Look for "überzeugender" in each line of the entries, and return the matching lines.

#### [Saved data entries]
▬▬▬▬▬▬

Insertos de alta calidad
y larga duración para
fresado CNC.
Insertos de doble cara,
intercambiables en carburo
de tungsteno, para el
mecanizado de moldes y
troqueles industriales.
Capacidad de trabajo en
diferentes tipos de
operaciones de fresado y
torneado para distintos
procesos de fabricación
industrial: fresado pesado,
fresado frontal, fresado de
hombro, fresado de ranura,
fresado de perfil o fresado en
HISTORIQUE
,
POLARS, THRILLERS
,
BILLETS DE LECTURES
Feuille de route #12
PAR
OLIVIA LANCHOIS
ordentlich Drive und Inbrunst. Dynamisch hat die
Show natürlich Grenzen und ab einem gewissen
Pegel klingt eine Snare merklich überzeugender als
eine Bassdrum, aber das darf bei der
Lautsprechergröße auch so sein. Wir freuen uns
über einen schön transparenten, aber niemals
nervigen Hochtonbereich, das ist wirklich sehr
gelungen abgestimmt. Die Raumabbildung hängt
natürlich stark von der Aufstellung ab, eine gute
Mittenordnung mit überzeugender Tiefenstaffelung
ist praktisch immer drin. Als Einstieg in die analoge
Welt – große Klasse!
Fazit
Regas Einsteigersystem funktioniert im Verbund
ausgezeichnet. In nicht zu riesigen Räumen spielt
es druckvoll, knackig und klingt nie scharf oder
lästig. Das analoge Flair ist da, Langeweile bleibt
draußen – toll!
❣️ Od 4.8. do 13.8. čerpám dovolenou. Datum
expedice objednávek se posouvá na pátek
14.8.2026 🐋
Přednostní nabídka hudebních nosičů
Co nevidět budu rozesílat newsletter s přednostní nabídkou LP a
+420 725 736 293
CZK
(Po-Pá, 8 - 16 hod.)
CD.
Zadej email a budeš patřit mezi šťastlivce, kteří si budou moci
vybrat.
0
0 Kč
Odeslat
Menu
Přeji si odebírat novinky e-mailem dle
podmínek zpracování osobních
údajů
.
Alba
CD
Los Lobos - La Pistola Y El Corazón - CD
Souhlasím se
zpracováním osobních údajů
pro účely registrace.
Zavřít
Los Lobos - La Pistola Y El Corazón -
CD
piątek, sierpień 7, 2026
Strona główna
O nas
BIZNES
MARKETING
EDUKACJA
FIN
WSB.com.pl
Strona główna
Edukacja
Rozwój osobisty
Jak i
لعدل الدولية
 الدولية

▬▬▬▬▬▬

#### [ANSWER FOR THE TASK]
Pegel klingt eine Snare merklich überzeugender als
Mittenordnung mit überzeugender Tiefenstaffelung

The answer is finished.